CI partition pruning: cache record_id → partition_id to fix unpruned single id queries
## Problem
Several high-frequency Sidekiq workers query CI partitioned tables (`p_ci_pipelines`, `p_ci_builds`) without a `partition_id`, causing full cross-partition scans. This was identified as a primary contributor to the LockManager LWLock saturation on CI replicas in [incident INC-8367](https://gitlab.com/gitlab-com/gl-infra/production/-/work_items/21528) and its [incident review](https://gitlab.com/gitlab-com/gl-infra/production/-/work_items/21534#note_3158996366).
The three highest call-rate offending queries are:
| Query fingerprint | Query | Issue |
|---|---|---|
| `-6756117007090651256` | `SELECT p_ci_pipelines.* WHERE id = $1` | No `partition_id` — Sidekiq workers only enqueue with `pipeline_id` |
| `4087446483174191214` | `SELECT p_ci_builds.* WHERE type IN (...) AND id = $4` | Partition pruning capable but [not wired up in `Ci::Deployable`](https://gitlab.com/gitlab-org/gitlab/-/blob/duo-edit-20260311-163221/app/models/concerns/ci/deployable.rb?plain=1#L18) |
| `7090543644733999668` | `SELECT p_ci_builds.* WHERE token_encrypted IN (...)` | Possibly a fallback path when partition is missing |
As the number of CI partitions grows, each of these non-pruned queries becomes progressively more expensive — this is a compounding problem that will worsen over time.
Changing all worker signatures to accept a `partition_id` argument is not feasible in the short term: it requires coordinated multi-release changes to every affected worker.
## Proposal
Use a two-layer database lookup strategy to resolve `partition_id` from a `record_id` without cross-partition scans, with no worker signature changes required.
The key insight is that while the vast majority of new records land in the currently active partition, a small but meaningful fraction are inserted into older partitions — because retried jobs inherit the `partition_id` of their parent pipeline, which may have been created months earlier. The [spillover data](https://gitlab.com/gitlab-org/gitlab/-/work_items/593701#note_3177610978) confirms this: spillover rates are typically 0.01–0.6% across recent partitions.

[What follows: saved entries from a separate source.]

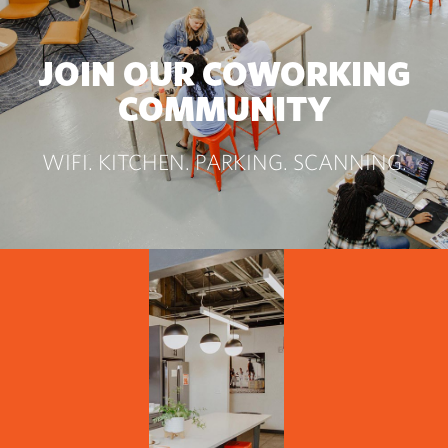
JOIN OUR COWORKING
COMMUNITY
WIFI. KITCHEN. PARKING. SCANNING.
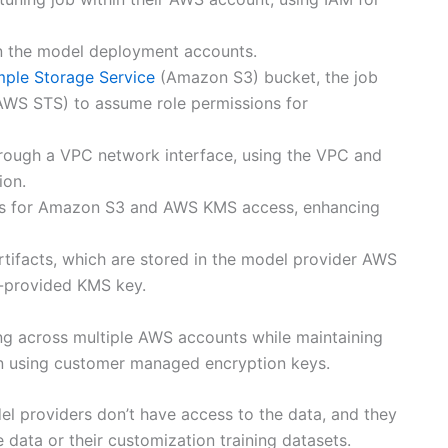
b in the model deployment accounts.
ple Storage Service
(Amazon S3) bucket, the job
WS STS) to assume role permissions for
hrough a VPC network interface, using the VPC and
ion.
nts for Amazon S3 and AWS KMS access, enhancing
tifacts, which are stored in the model provider AWS
-provided KMS key.
ng across multiple AWS accounts while maintaining
on using customer managed encryption keys.
del providers don’t have access to the data, and they
 data or their customization training datasets.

### Two-layer lookup strategy
**Layer 1 — `ci_builds_partition_overrides` overflow table**
A dedicated table stores `(build_id, partition_id, project_id)` for every record inserted into a partition other than the one active at insertion time. It is hash-partitioned on `build_id` for fast single-row lookups, and is always checked first. For spillover records this is the authoritative source of the correct `partition_id`.
```sql
CREATE TABLE IF NOT EXISTS ci_builds_partition_overrides (
build_id BIGINT NOT NULL,
project_id BIGINT NOT NULL,
partition_id INT NOT NULL,
PRIMARY KEY (build_id),
CONSTRAINT fk_ci_builds_partition_overrides_p_ci_builds
FOREIGN KEY (build_id, partition_id)
REFERENCES p_ci_builds (id, partition_id)
ON DELETE CASCADE
ON UPDATE CASCADE
) PARTITION BY HASH (build_id);
CREATE TABLE IF NOT EXISTS ci_builds_partition_overrides_0 PARTITION OF ci_builds_partition_overrides FOR VALUES WITH (MODULUS 3, REMAINDER 0);
CREATE TABLE IF NOT EXISTS ci_builds_partition_overrides_1 PARTITION OF ci_builds_partition_overrides FOR VALUES WITH (MODULUS 3, REMAINDER 1);
CREATE TABLE IF NOT EXISTS ci_builds_partition_overrides_2 PARTITION OF ci_builds_partition_overrides FOR VALUES WITH (MODULUS 3, REMAINDER 2);
```
The `ON DELETE CASCADE` and `ON UPDATE CASCADE` foreign key constraints keep the override table consistent automatically: when a pipeline's rows are moved to a new physical partition, the corresponding override rows are updated without any additional application logic.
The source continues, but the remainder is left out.